Tuesday, October 17, 2006

Loving It!

Of course, I've been very busy trying to get in the swing of things at work. The great news is, I am loving this more than I ever imagined possible. I don't want to gush, because I know I'm still in the honeymoon stage...but I can tell that there are a lot of things about this position that are very different than any other teaching job I've had. I've never been an elementary school teacher, and I never thought I would like that. This just proves how little I knew about myself.
I love fifth grade. The kids are great. I enjoy teaching all the subjects...including MATH! I almost feel like I'm "playing teacher" like I did when I was a kid. I believe I'm where I should be right now, and it is a great feeling. (Once again, thank you, God!)

Erhan is doing well on the road to recovery. He is still on a large dose of predinsone and is being monitored closely. He is still weak, but is improving steadily.

The kids are fine. School is going well for all three.

Time to get to bed so I can wake up bright and early.

Wednesday, October 11, 2006

Got the Job!

I just found out today, in the middle of my second day in a row of substitute teaching for the fifth grade class, that I GOT THE JOB!!!
I'm really excited about it, and I think I'm going to like it. It is so much better than the school I worked at in August. Yes, I do believe everything does happen for a reason.
I'm in a hurry to get to bed so I'm well rested for tomorrow, my first day as the official teacher.

More good news...my collaboration with Valerie Fox took first place at the ITWS contest! I'll get a $20.00 Amazon gift certificate, which is great...but the best part of all was the fun I had working with Valerie. I we get to do another one sometime soon.

I probably will be a bit overwhelmed with work, especially at first, but I will stop by all my favorite blogs as soon as I get a chance!

Tuesday, October 03, 2006

Ohwhatasillygooseiam!!!!

I am pretty embarrassed, and very relieved. My worries were for naught. Not hearing from the school didn't mean anything at all. They just haven't made up their mind about the teacher I might replace. I talked to the principal today and she told me she is going to wait until the week of the 20th (my birthday, no less) when that teacher is planning to be out of town. She is going to have me sub for her, and will make up her mind by then.
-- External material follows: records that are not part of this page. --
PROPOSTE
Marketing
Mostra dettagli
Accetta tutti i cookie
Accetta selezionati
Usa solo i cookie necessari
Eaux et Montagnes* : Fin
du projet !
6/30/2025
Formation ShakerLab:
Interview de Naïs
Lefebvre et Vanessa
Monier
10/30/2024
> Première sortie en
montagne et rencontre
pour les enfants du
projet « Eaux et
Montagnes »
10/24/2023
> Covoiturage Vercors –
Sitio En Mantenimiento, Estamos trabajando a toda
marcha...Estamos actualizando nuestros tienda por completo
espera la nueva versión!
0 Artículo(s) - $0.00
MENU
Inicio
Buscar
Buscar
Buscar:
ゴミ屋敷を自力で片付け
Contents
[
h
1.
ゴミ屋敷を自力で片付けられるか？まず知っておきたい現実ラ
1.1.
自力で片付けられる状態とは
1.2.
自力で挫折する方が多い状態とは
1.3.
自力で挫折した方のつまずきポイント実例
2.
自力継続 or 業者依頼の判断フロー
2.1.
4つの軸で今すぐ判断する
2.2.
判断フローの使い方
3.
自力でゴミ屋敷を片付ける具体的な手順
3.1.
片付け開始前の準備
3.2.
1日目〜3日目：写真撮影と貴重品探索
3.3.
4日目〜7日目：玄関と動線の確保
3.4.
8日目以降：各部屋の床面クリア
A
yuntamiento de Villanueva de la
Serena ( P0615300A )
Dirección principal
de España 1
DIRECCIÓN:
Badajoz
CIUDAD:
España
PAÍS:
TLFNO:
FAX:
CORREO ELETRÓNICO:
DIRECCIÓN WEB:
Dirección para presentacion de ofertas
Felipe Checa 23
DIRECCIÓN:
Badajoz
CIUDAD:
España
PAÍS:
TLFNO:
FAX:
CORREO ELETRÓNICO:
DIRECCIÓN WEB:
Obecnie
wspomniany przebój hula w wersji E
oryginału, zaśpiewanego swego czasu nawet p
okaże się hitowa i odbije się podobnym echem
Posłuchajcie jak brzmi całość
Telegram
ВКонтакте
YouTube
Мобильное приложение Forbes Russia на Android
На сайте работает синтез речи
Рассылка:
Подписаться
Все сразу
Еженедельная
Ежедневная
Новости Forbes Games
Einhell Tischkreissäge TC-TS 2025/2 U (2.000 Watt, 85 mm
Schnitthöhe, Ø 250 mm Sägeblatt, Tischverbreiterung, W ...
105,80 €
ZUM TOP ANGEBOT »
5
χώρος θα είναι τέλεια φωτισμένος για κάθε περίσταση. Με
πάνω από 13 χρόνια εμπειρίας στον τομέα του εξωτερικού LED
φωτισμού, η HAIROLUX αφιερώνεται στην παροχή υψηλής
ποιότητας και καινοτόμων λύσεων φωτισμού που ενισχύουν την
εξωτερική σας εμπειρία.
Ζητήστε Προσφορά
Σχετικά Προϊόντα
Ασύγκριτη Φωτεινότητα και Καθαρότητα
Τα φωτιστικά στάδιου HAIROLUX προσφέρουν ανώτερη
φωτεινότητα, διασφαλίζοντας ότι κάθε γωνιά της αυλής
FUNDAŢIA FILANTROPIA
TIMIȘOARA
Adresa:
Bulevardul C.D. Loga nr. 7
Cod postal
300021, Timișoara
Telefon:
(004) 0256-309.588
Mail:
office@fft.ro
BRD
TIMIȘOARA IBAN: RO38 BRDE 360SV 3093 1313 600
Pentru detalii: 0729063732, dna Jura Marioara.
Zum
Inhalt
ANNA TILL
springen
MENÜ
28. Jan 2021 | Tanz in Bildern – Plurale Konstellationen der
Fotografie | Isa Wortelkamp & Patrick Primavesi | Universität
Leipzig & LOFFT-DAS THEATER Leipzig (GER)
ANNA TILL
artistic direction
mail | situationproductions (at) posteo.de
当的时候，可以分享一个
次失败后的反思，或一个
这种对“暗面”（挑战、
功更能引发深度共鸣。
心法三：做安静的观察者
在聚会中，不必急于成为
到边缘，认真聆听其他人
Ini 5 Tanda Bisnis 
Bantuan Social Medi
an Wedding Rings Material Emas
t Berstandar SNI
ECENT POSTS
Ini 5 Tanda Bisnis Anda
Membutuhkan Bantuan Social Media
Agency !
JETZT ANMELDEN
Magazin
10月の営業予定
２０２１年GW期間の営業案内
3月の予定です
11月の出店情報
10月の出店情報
If they do stick with that teacher for this year, they still want me for Spanish. So, I had no reason to be so depressed and full of self doubt.
Erhan is losing weight by heaps and bounds. Almost too much. I'm waiting to hear from his doctor to find out if it is too much. He is losing as much as ten pounds a day with the diuretics. I think that his body is getting a little dehydrated, so I've encouraged him to drink more. His face and upper body now looks skeletal, and his legs are still like tree trunks.

I took Alp to the dentist today. The last few appts., his mom has taken him. I have never been to this dentist. At first, she asked me if I was his Aunt. I explained that I am the stepmom and that he actually lives with us. Later in the appt., she explaimed, "He just trusts you so much! I've never seen him so behaved. You are so good with him!" I was flattered.
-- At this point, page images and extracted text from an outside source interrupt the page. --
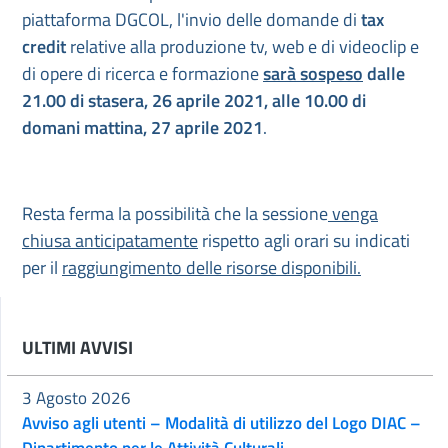
piattaforma DGCOL, l'invio delle domande di
tax
credit
relative alla produzione tv, web e di videoclip e
di opere di ricerca e formazione
sarà sospeso
dalle
21.00 di stasera, 26 aprile 2021, alle 10.00 di
domani mattina, 27 aprile 2021
.
Resta ferma la possibilità che la sessione
venga
chiusa anticipatamente
rispetto agli orari su indicati
per il
raggiungimento delle risorse disponibili.
ULTIMI AVVISI
3 Agosto 2026
Avviso agli utenti – Modalità di utilizzo del Logo DIAC –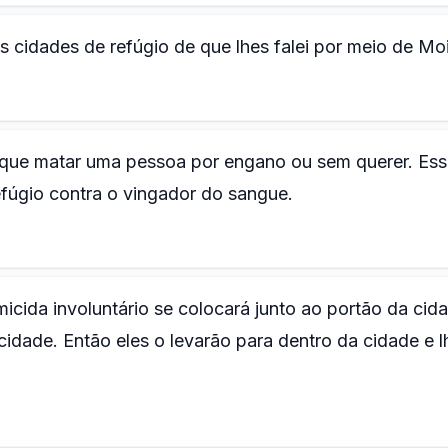
s cidades de refúgio de que lhes falei por meio de Mo
a que matar uma pessoa por engano ou sem querer. Es
efúgio contra o vingador do sangue.
icida involuntário se colocará junto ao portão da cid
idade. Então eles o levarão para dentro da cidade e l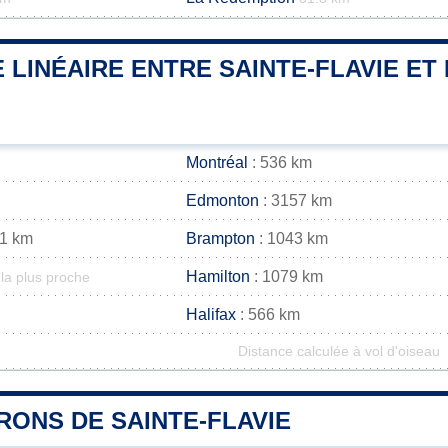
 LINÉAIRE ENTRE SAINTE-FLAVIE ET 
Montréal
: 536 km
Edmonton
: 3157 km
41 km
Brampton
: 1043 km
Hamilton
: 1079 km
la plus proche
Halifax
: 566 km
Distance calculée à vol d'oiseau
RONS DE SAINTE-FLAVIE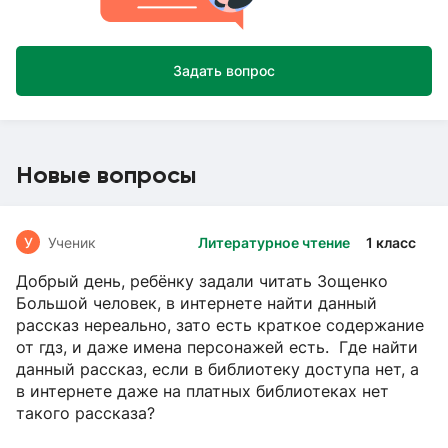
Задать вопрос
Новые вопросы
У
Ученик
Литературное чтение
1 класс
Добрый день, ребёнку задали читать Зощенко
Большой человек, в интернете найти данный
рассказ нереально, зато есть краткое содержание
от гдз, и даже имена персонажей есть. Где найти
данный рассказ, если в библиотеку доступа нет, а
в интернете даже на платных библиотеках нет
такого рассказа?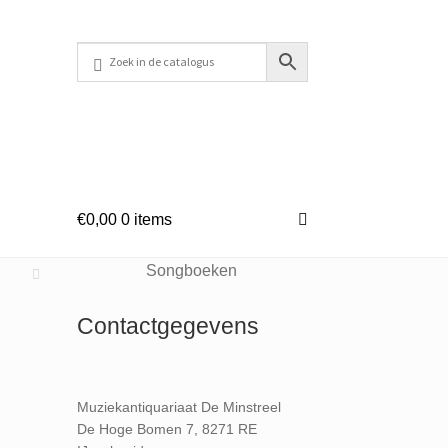
€
0,00
0 items
Songboeken
Contactgegevens
Muziekantiquariaat De Minstreel
De Hoge Bomen 7, 8271 RE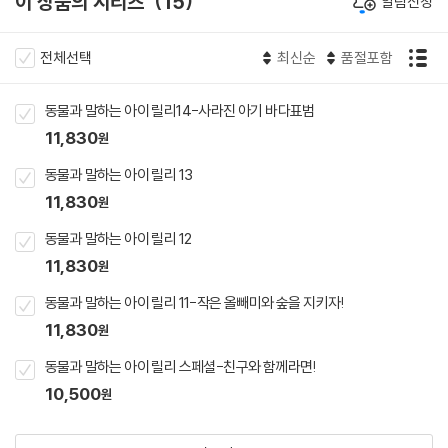
이 상품의 시리즈
15
알림신청
전체선택
최신순
품절포함
동물과 말하는 아이 릴리14-사라진 아기 바다표범
11,830
원
동물과 말하는 아이 릴리 13
11,830
원
동물과 말하는 아이 릴리 12
11,830
원
동물과 말하는 아이 릴리 11-작은 올빼미와 숲을 지키자!
11,830
원
동물과 말하는 아이 릴리 스페셜-친구와 함께라면!
10,500
원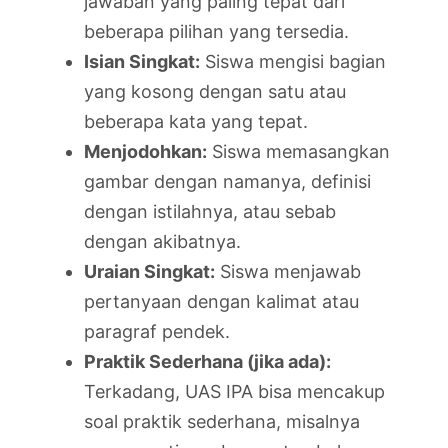
jawaban yang paling tepat dari
beberapa pilihan yang tersedia.
Isian Singkat:
Siswa mengisi bagian
yang kosong dengan satu atau
beberapa kata yang tepat.
Menjodohkan:
Siswa memasangkan
gambar dengan namanya, definisi
dengan istilahnya, atau sebab
dengan akibatnya.
Uraian Singkat:
Siswa menjawab
pertanyaan dengan kalimat atau
paragraf pendek.
Praktik Sederhana (jika ada):
Terkadang, UAS IPA bisa mencakup
soal praktik sederhana, misalnya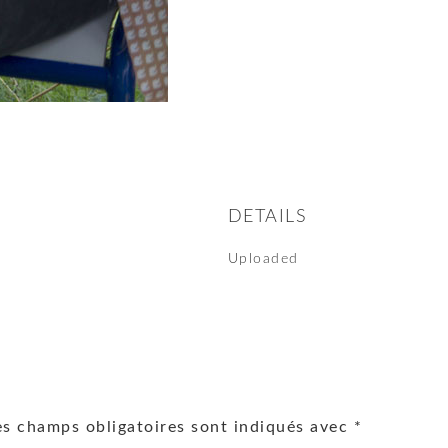
DETAILS
Uploaded
es champs obligatoires sont indiqués avec
*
I'm really happy today. I'm back in the ballgame with the job at the school I want. Thank you, God!

Sunday, October 01, 2006

Dang

Nobody called me on Friday about the job. It was a long day with an anticlimactic ending. Every time the phone rang, I jumped with excitement. And it was never the school.
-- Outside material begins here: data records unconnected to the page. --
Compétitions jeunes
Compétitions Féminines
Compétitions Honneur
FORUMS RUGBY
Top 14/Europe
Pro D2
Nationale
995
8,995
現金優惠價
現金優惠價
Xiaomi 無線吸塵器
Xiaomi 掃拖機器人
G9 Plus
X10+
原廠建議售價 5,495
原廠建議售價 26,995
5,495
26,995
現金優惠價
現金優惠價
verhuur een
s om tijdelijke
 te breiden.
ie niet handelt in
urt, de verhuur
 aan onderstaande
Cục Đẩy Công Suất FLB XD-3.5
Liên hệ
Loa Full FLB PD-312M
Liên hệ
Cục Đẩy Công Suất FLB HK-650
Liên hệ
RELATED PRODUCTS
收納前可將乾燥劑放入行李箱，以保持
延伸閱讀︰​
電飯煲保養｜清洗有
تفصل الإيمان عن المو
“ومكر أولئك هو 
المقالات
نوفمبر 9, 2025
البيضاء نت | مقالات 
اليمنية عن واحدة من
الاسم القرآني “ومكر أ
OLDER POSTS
On Friday I drove all the way to Plantation to get fingerprinted for the school. I also finished all the application paperwork and turned it in to the Delray campus. Then, I left a note for the principal, asking her if there was any news and if she could please call me.

Then, nothing.

They told me I should be hearing from them on Friday, so I don' think this is a good sign at all.
Then, in the Sunday newspaper, and ad appeared for the Spanish teacher position.

My dad tried to console me, saying that it might just be their policy to advertise, but I don't know. Those ads cost a lot of money. If they already had the best, why complicate the matter?

The trouble is, that school is located pretty close to the last school I worked at, and I had a problem with them before I left. It was a bad situation because the principal that hired me left the school and the new guy was extremely incompetent. The atmosphere of the school changed completely. I tried to hang in there, but I became nervous and unhappy. I didn't really leave on a positive note, and this other school may have caught wind of that. Which is really a pity, if that is the truth. Because I am a very good teacher. And that school did not treat me well. I could have sued them, but I did not want to deal with that. I ended up making an agreement with them, and they paid me an extra year of my salary. I don't think they would have agreed to that if they didn't know they were doing something wrong. Right?

Anyway, I don't know one hundred percent if this opportunity is over, but I don't feel good about it now. They really had my hopes up. I was flying high for awhile there. It doesn't feel good to be lifted up just to be shot down.

I hate the thought of going back to the drawing board with the job hunt, too.

I do keep reminding myself that when a door closes, it is for a reason, and a better one will open, if I have faith.